◆ **WHAT YOU SHOULD DO**
Nothing but a number should be written: the count of lines below that contain "nach".

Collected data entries

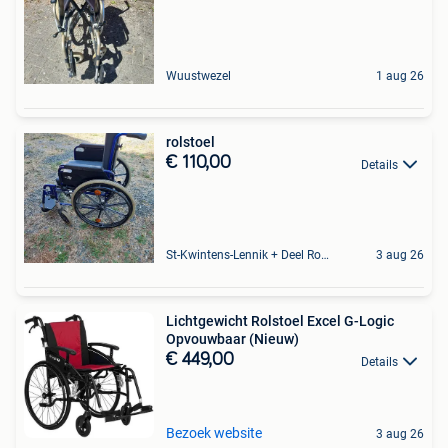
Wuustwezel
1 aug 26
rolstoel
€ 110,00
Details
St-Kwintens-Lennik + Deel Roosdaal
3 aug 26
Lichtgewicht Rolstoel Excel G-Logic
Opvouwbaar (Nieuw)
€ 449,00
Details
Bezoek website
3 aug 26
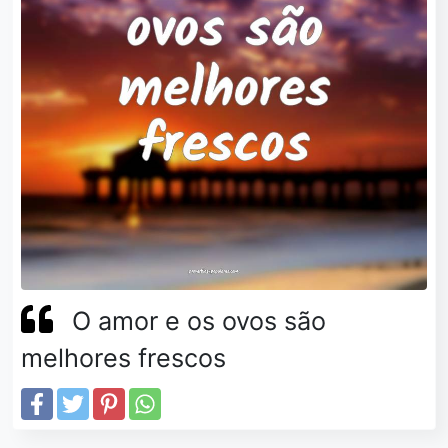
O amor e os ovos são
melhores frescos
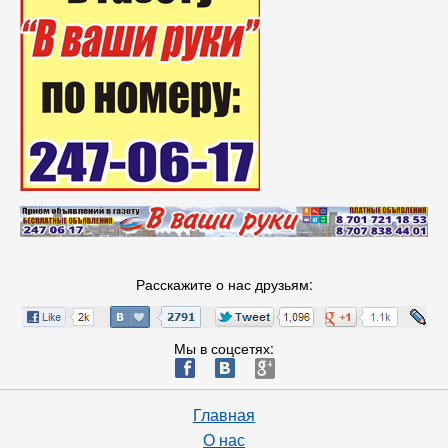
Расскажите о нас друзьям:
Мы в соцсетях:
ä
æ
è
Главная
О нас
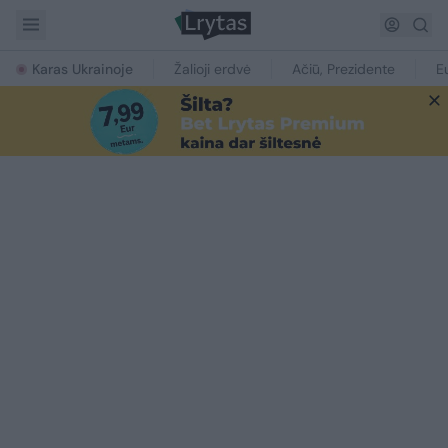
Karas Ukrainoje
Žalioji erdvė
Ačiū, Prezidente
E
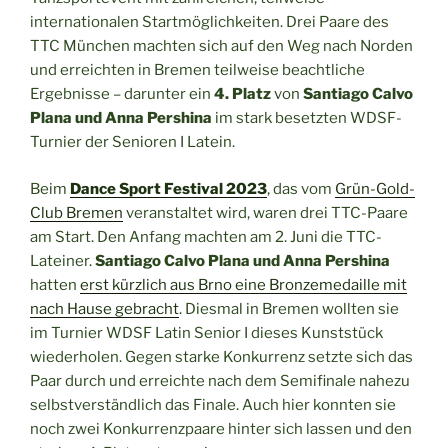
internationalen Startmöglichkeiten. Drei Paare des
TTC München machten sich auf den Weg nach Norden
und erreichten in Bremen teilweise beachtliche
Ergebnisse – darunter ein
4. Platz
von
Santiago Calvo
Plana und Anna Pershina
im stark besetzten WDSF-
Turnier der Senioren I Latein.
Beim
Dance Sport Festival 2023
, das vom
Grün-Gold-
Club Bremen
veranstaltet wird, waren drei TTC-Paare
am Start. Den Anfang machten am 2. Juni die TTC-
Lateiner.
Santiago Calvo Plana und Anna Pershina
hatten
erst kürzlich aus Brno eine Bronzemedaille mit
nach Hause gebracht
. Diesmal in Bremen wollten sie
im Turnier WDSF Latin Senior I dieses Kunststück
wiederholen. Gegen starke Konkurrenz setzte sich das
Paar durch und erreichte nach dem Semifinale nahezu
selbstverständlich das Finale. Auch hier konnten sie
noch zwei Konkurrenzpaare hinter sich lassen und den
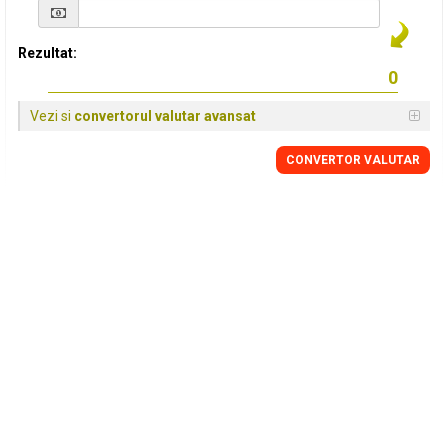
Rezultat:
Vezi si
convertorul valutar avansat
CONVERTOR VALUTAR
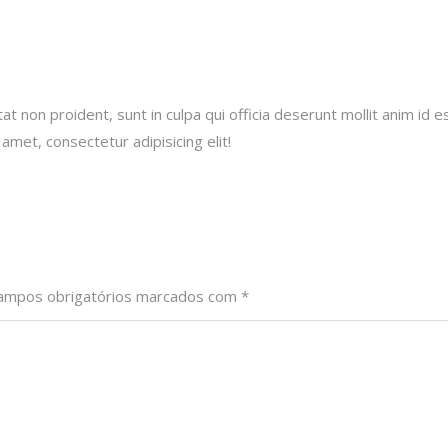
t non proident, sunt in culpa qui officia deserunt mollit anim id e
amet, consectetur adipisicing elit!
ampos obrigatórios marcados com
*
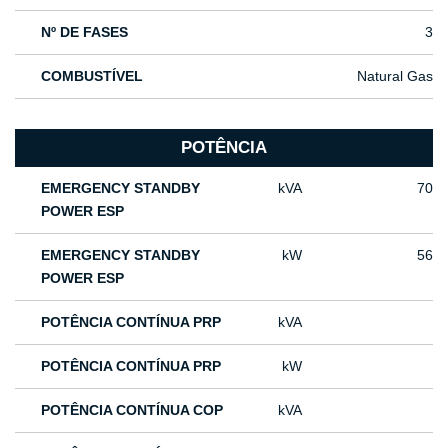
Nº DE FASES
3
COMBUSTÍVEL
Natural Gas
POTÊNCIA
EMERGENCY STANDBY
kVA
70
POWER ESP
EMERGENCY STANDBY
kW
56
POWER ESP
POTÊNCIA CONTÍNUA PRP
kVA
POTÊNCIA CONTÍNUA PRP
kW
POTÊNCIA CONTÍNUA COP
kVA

* * *

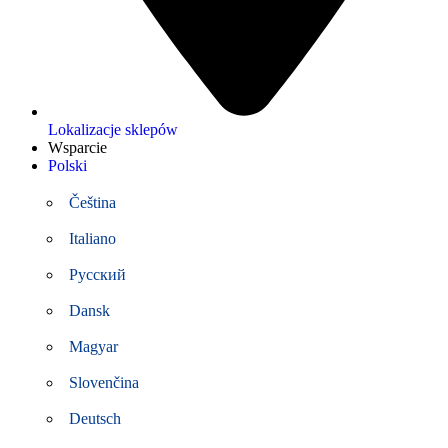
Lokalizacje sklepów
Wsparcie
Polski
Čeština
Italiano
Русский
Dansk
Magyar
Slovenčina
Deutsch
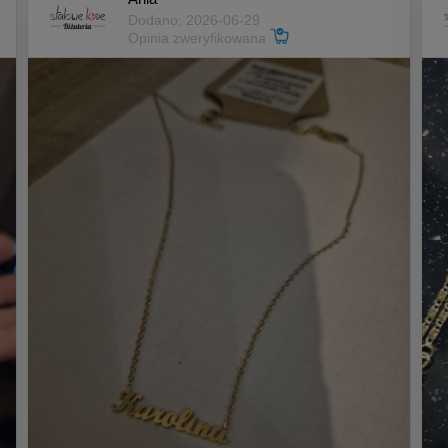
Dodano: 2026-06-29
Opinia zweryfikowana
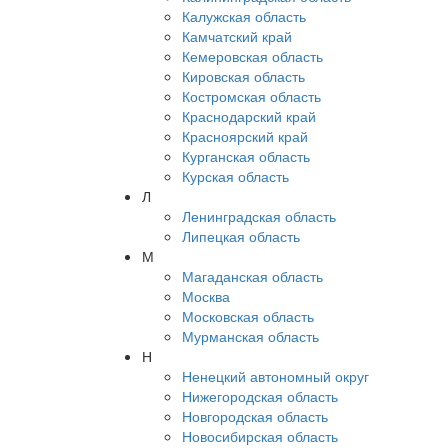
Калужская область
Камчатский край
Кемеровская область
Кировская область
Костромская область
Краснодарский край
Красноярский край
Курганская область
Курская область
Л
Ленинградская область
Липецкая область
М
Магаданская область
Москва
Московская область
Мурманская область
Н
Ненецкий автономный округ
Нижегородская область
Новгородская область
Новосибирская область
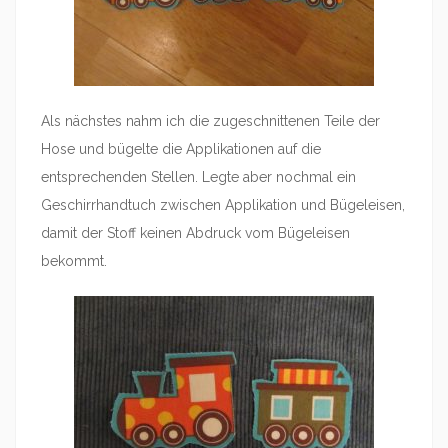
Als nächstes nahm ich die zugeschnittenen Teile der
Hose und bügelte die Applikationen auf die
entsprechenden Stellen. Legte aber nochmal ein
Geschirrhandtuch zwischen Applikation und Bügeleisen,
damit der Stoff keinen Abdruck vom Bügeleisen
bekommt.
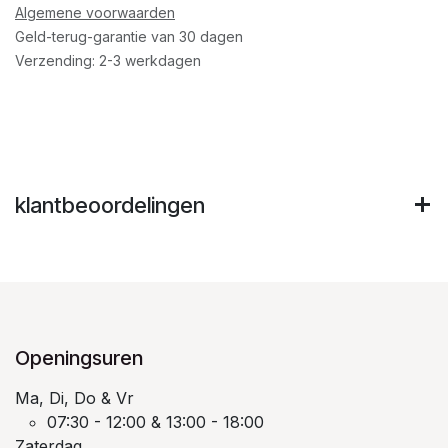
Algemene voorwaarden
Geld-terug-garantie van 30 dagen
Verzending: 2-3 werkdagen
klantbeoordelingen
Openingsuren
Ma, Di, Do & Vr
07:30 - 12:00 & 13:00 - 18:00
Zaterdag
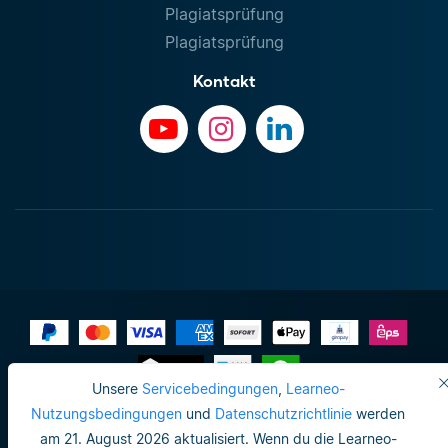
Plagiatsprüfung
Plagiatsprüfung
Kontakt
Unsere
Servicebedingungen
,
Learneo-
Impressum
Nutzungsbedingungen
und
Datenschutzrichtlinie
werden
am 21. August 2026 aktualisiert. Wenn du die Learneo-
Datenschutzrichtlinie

...

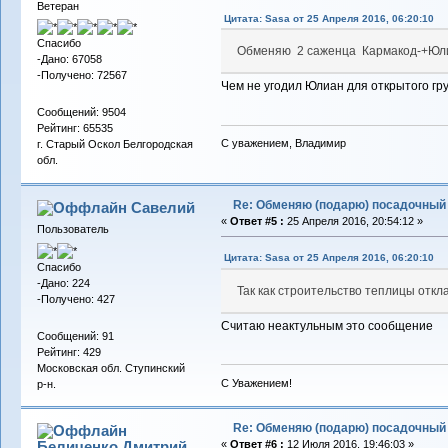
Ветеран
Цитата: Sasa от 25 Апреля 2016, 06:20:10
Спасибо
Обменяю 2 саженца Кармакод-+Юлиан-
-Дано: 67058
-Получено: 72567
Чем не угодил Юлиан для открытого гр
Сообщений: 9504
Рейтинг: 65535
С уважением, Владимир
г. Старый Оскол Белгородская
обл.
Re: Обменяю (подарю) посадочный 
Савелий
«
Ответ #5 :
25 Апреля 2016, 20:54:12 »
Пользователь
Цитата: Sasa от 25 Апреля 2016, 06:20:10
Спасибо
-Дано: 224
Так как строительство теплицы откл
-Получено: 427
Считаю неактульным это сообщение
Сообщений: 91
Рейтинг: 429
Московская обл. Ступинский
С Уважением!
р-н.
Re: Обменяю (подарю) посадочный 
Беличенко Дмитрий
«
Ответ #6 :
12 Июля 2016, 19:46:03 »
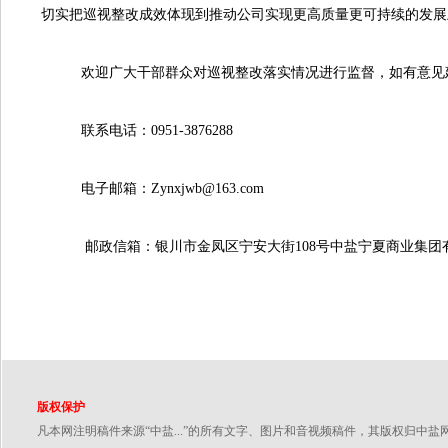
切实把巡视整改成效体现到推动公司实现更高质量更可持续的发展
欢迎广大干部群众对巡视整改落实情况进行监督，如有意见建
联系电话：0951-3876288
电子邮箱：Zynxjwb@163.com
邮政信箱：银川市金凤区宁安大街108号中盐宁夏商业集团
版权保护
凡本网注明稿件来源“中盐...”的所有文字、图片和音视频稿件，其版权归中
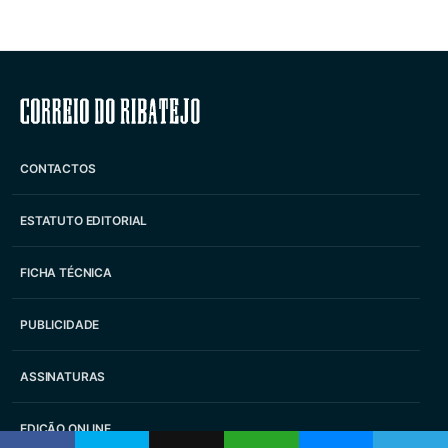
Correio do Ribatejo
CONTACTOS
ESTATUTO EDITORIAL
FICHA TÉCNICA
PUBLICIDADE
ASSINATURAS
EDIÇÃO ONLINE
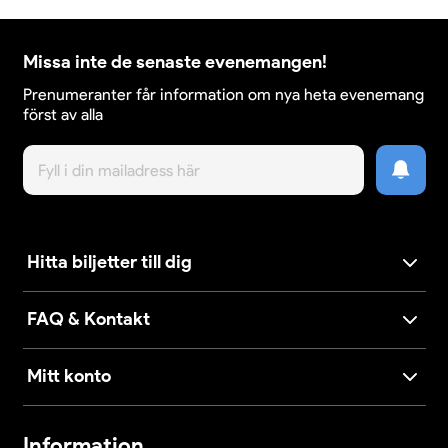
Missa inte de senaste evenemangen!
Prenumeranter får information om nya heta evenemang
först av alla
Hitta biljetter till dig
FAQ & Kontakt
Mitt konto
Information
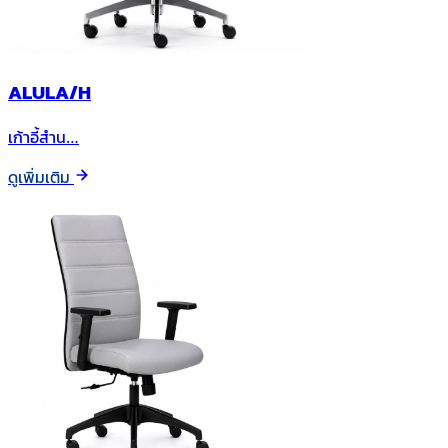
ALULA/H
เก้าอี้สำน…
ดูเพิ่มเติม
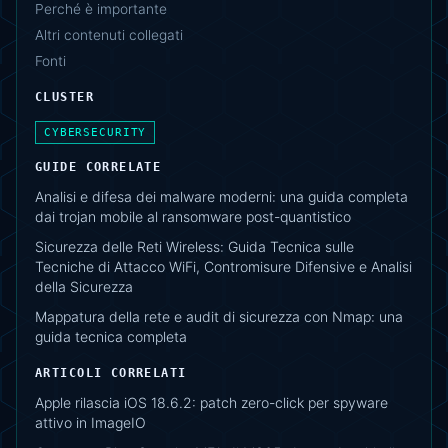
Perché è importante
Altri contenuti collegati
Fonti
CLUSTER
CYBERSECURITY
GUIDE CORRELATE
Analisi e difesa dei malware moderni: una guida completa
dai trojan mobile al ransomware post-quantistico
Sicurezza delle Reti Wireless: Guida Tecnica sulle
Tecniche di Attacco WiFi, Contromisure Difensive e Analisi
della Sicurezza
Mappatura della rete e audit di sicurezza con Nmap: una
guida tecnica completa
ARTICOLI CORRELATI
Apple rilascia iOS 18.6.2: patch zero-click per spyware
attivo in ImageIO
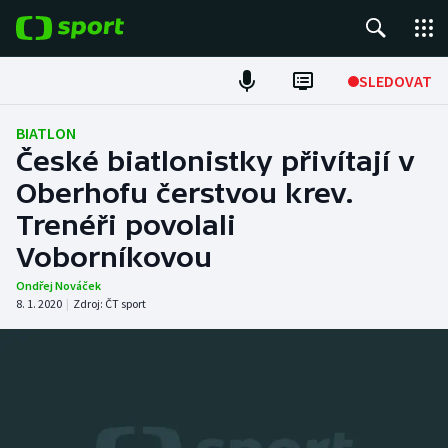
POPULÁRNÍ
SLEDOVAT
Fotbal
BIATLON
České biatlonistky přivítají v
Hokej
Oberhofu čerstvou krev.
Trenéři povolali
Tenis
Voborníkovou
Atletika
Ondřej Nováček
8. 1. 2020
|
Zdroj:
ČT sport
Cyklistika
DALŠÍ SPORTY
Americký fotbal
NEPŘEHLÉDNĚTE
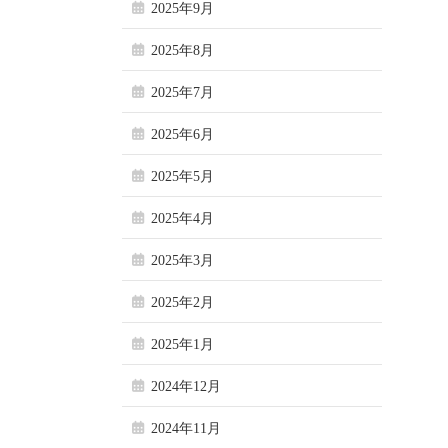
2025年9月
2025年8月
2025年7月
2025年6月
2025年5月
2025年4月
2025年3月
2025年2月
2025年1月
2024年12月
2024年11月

◆ **PROBLEM SOLUTION**
3